**EXERCISE GOAL**
Return all of the data exactly as written, without the pictures.

---------- DATA PROVIDED

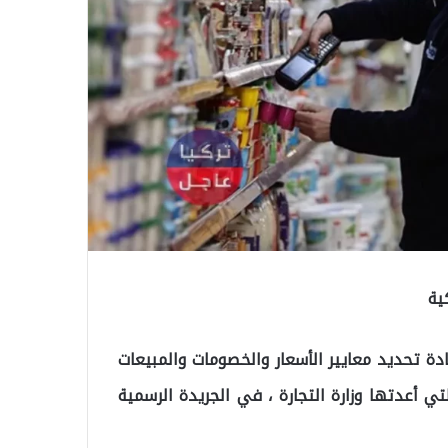
ية
دة تحديد معايير الأسعار والخصومات والمبيعات
تي أعدتها وزارة التجارة ، في الجريدة الرسمية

--------------------

**EXERCISE ANSWER**
ية
دة تحديد معايير الأسعار والخصومات والمبيعات
تي أعدتها وزارة التجارة ، في الجريدة الرسمية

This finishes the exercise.